After locating the line that holds "250tl Biological", transcribe it and each following line to the end of the records, changing nothing and adding nothing.

▸ DATA FOR REVIEW:

[Start of Attachment]

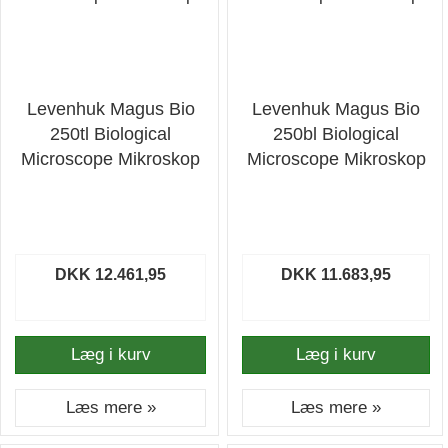
Levenhuk Magus Bio
Levenhuk Magus Bio
250tl Biological
250bl Biological
Microscope Mikroskop
Microscope Mikroskop
DKK 12.461,95
DKK 11.683,95
Læg i kurv
Læg i kurv
Læs mere »
Læs mere »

[End of Attachment]

▸ FINISHED EXERCISE:
250tl Biological
250bl Biological
Microscope Mikroskop
Microscope Mikroskop
DKK 12.461,95
DKK 11.683,95
Læg i kurv
Læg i kurv
Læs mere »
Læs mere »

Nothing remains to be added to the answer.